◆ **YOUR TASK**: The required output is the exact sequence of lines from the line holding "Google Play" to the end of the records, inclusive.

◆ **Saved entries**:
*** Begin section ***

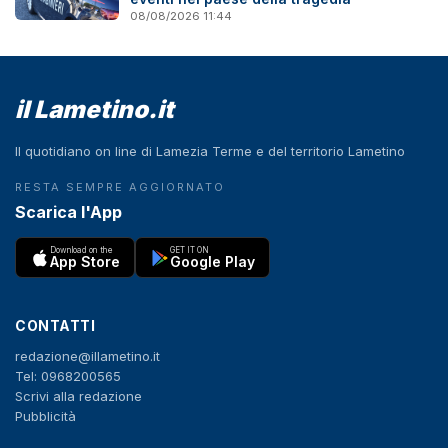
08/08/2026 11:44
il Lametino.it
Il quotidiano on line di Lamezia Terme e del territorio Lametino
RESTA SEMPRE AGGIORNATO
Scarica l'App
Download on the
GET IT ON
App Store
Google Play
CONTATTI
redazione@illametino.it
Tel: 0968200565
Scrivi alla redazione
Pubblicità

*** End section ***

◆ **WRITTEN ANSWER**:
Google Play
CONTATTI
redazione@illametino.it
Tel: 0968200565
Scrivi alla redazione
Pubblicità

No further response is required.